** DATA EXTRACTS follows **

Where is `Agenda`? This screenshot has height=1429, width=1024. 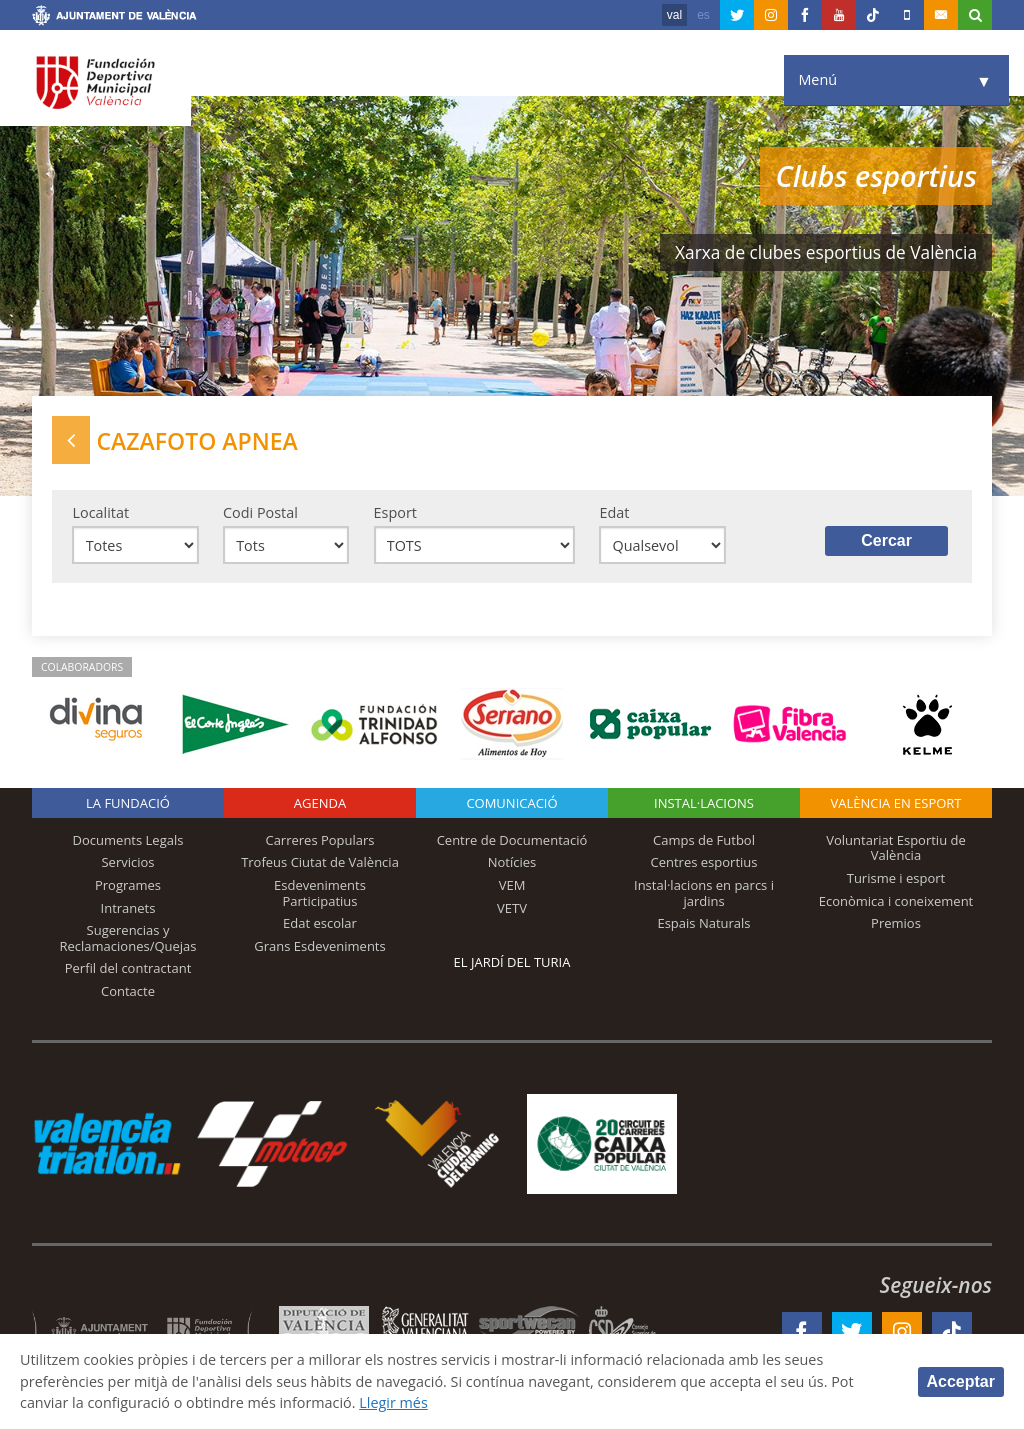 Agenda is located at coordinates (320, 803).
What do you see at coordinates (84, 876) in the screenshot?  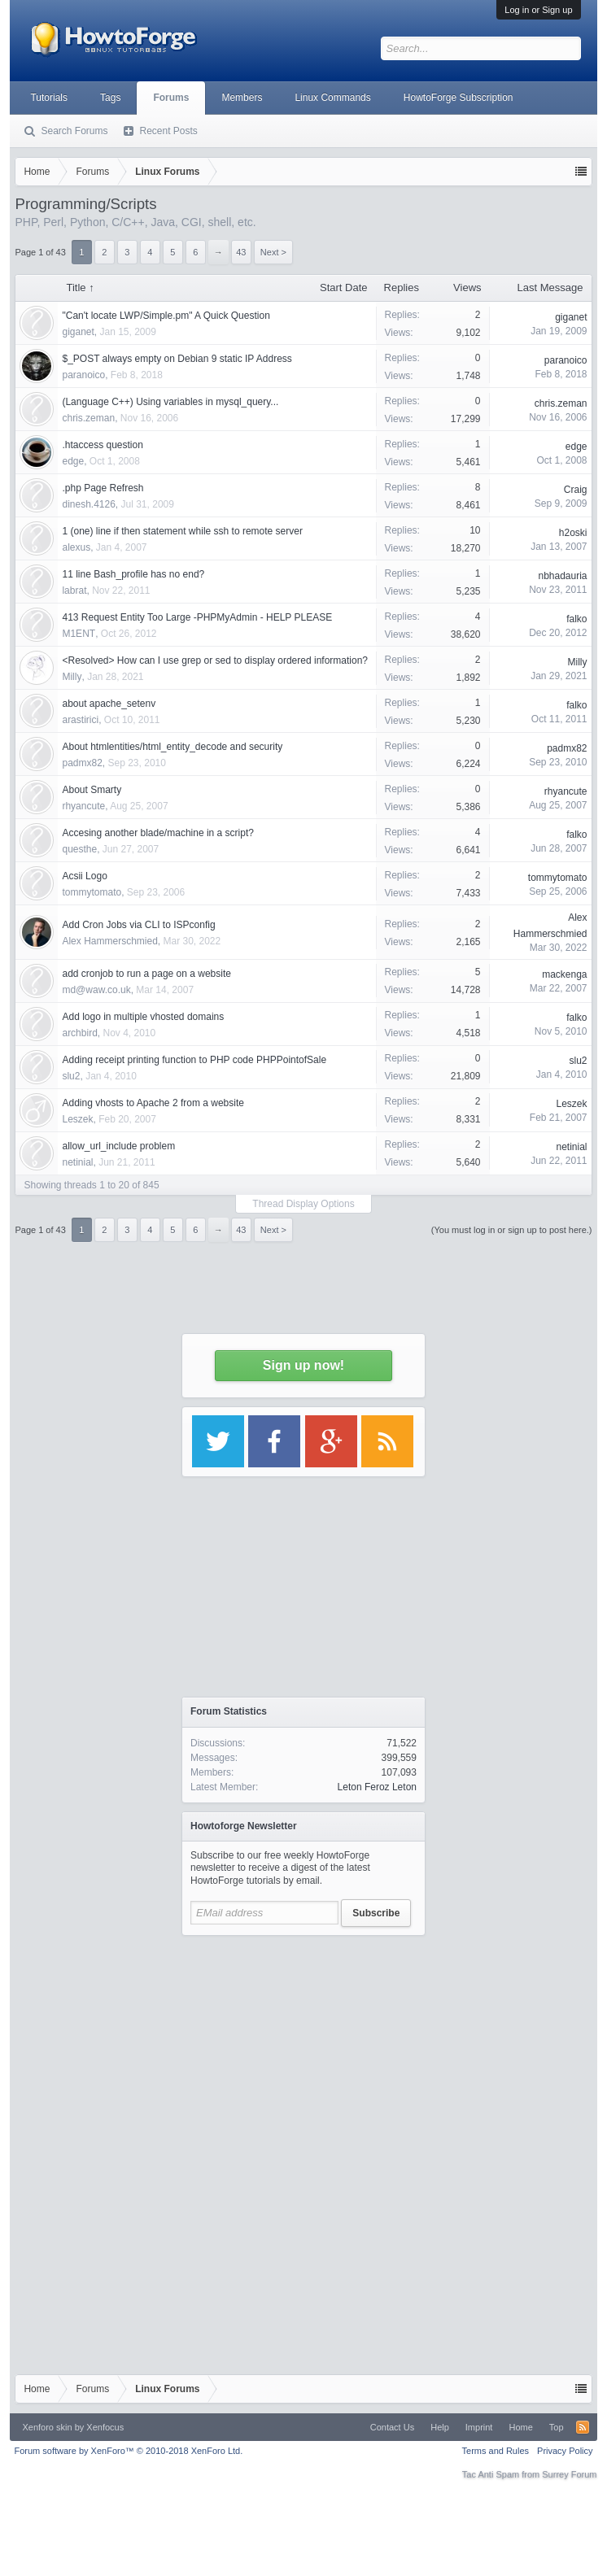 I see `Acsii Logo` at bounding box center [84, 876].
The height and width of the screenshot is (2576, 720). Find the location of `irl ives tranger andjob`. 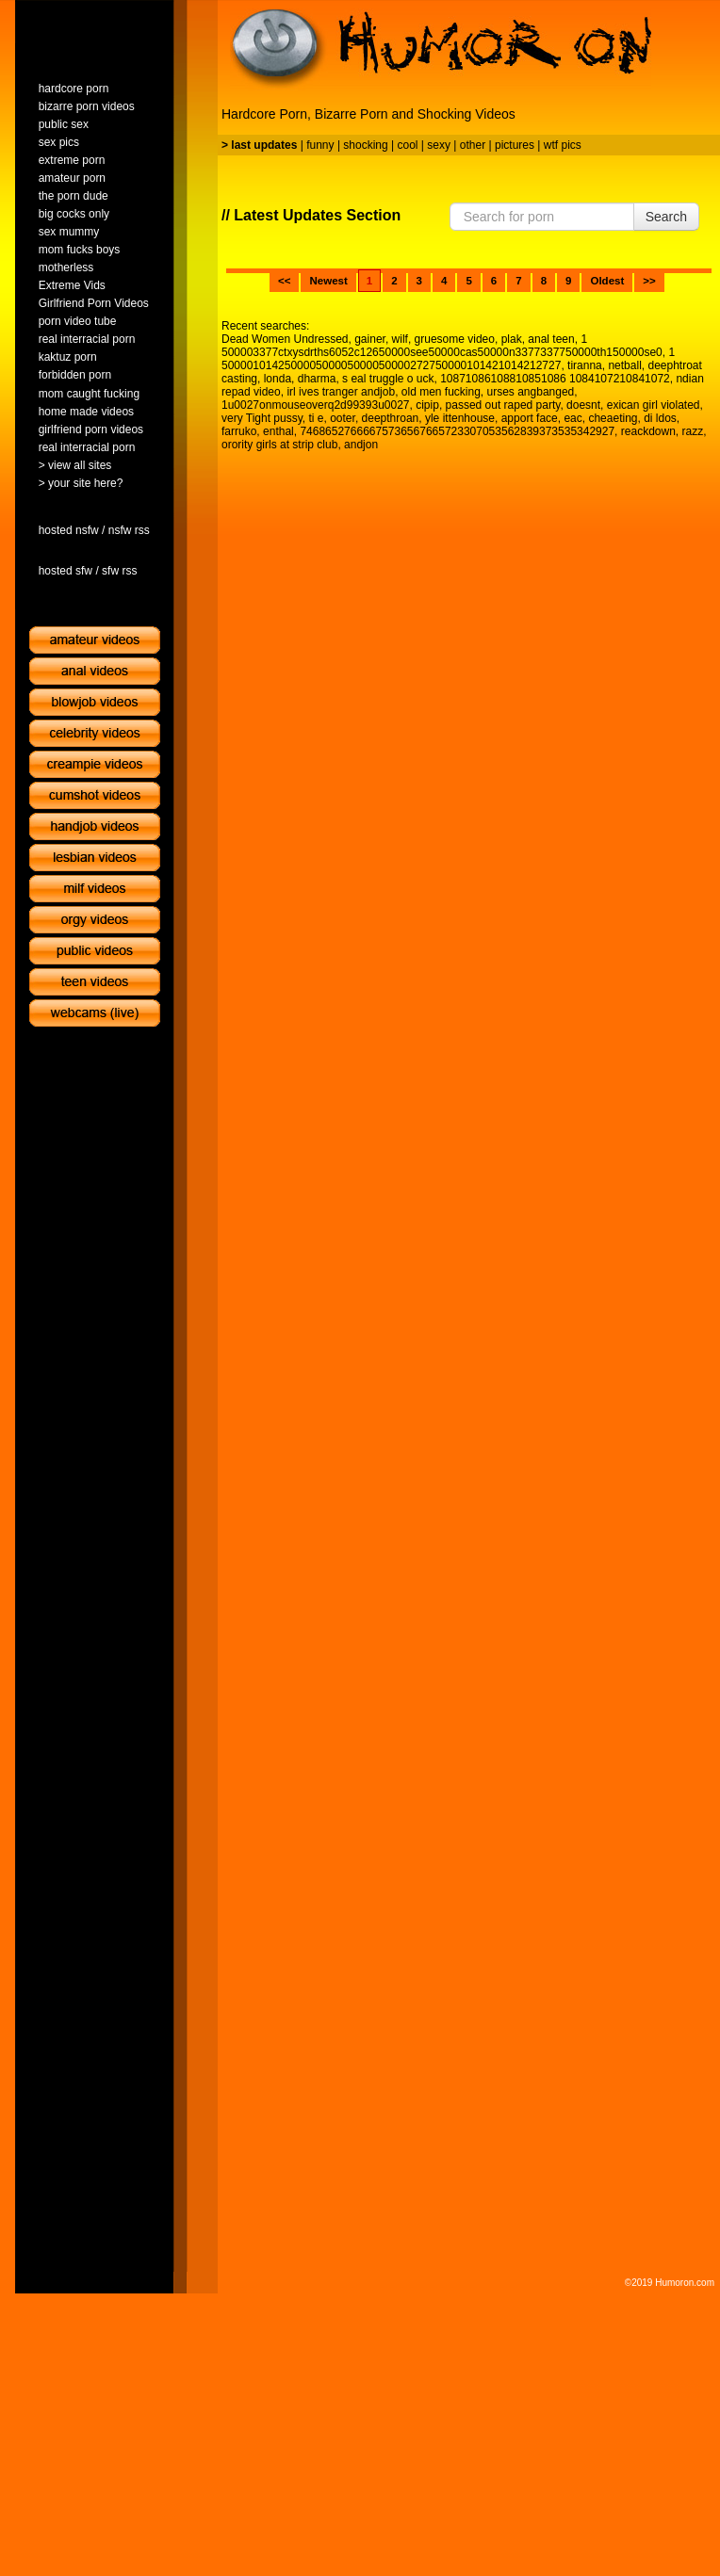

irl ives tranger andjob is located at coordinates (340, 391).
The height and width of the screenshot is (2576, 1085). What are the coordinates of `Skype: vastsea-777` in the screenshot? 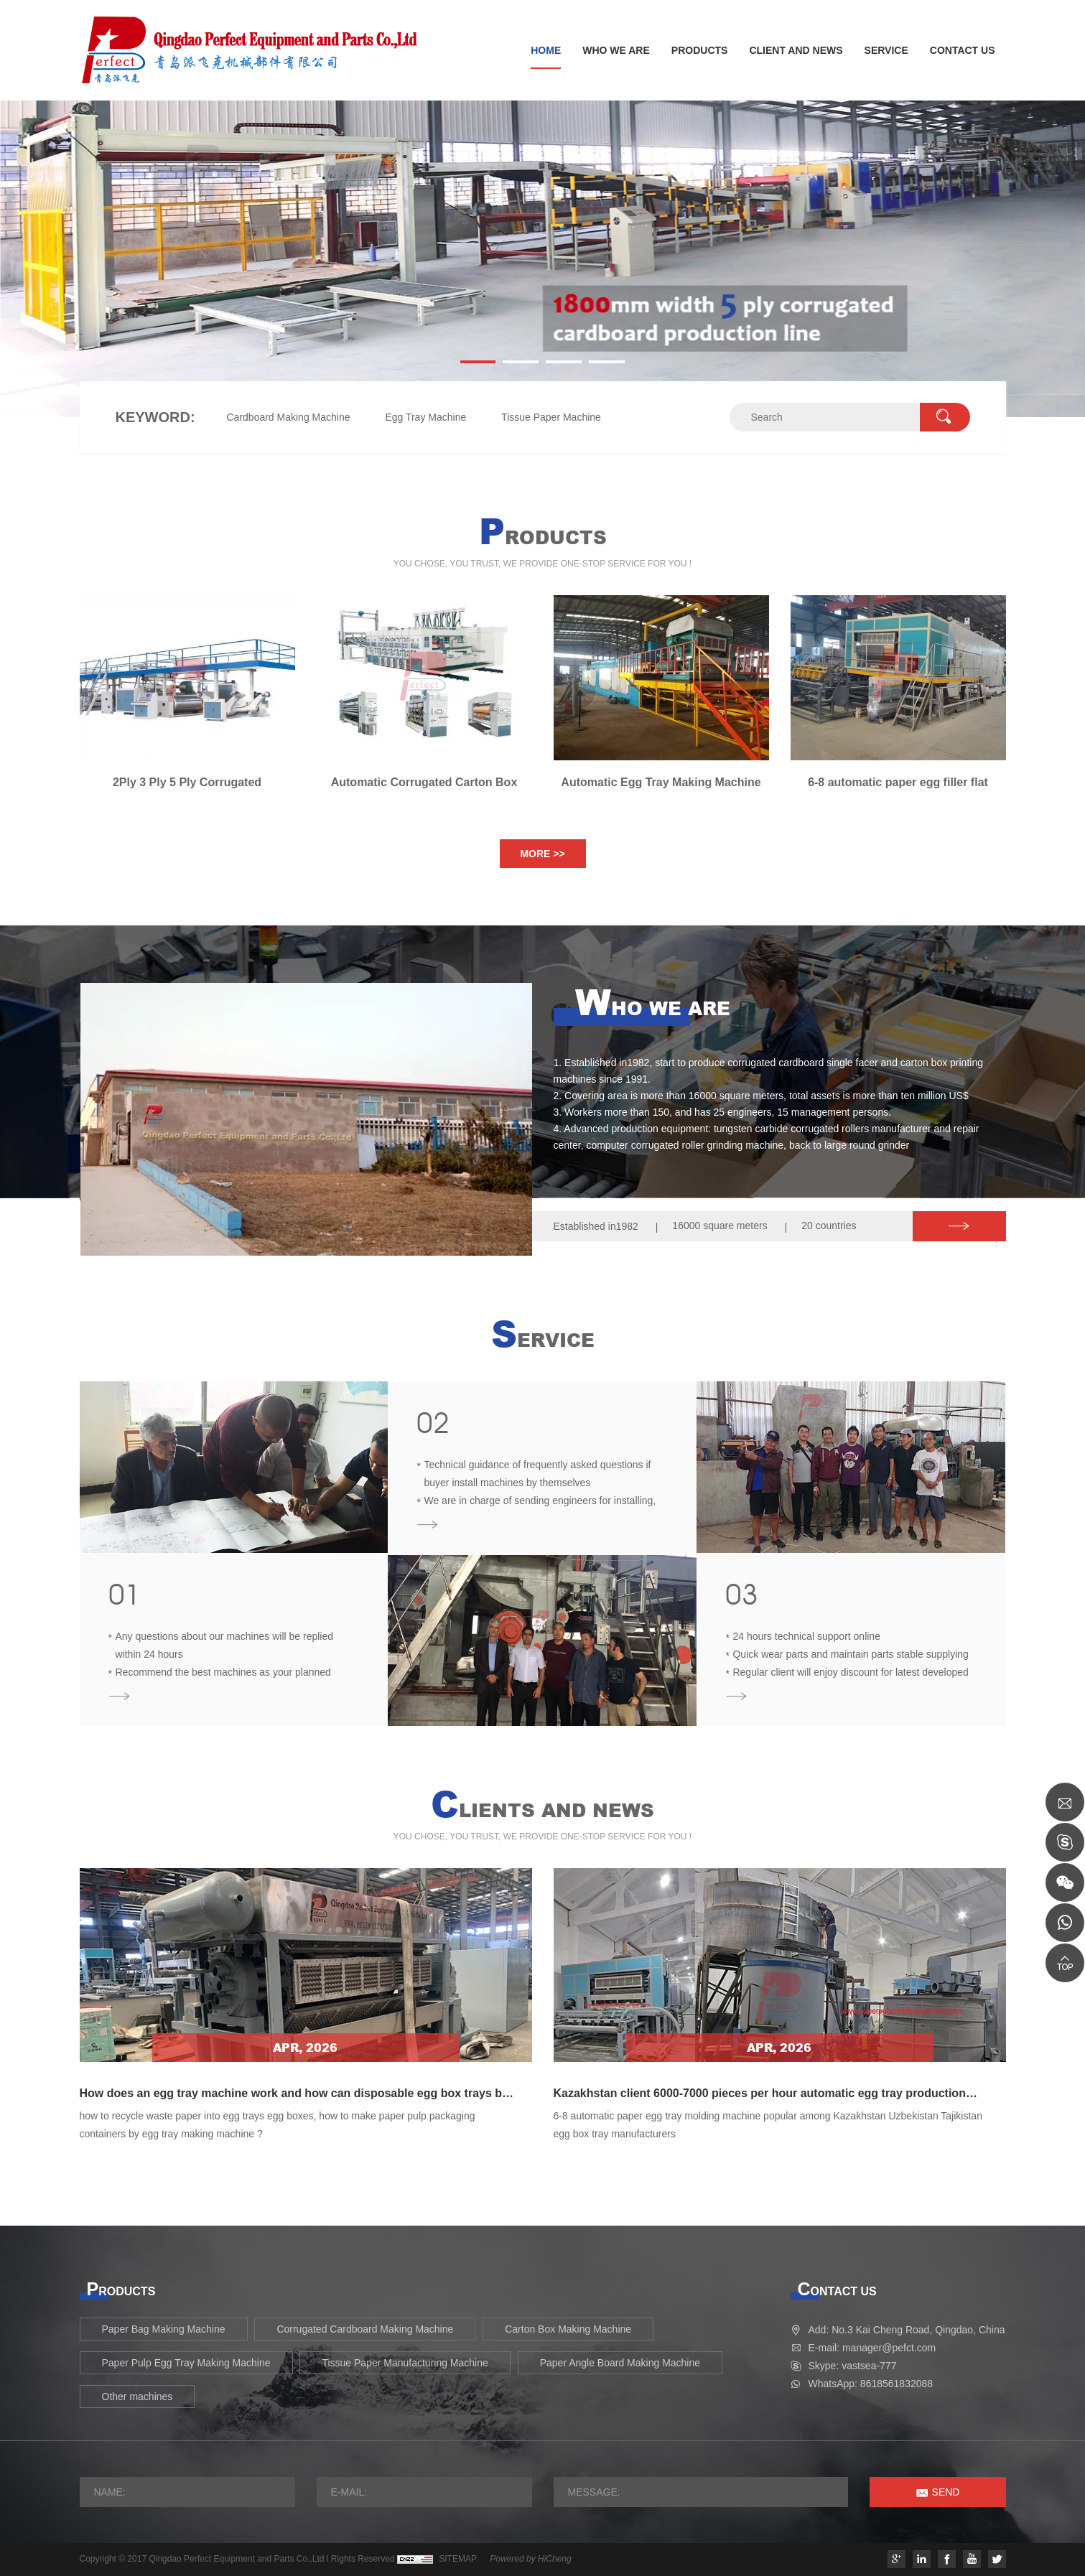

** End of DATA EXTRACTS **

(TASK REQUIREMENTS): With the pictures left out, give again exactly the lines from the one that contains "The height and width of the screenshot is (2576, 720)." through the final line of the data above.

(OUTPUT FOR THIS EXERCISE):
The height and width of the screenshot is (2576, 720). Find the location of `irl ives tranger andjob`. 

irl ives tranger andjob is located at coordinates (340, 391).
The height and width of the screenshot is (2576, 1085). What are the coordinates of `Skype: vastsea-777` in the screenshot? 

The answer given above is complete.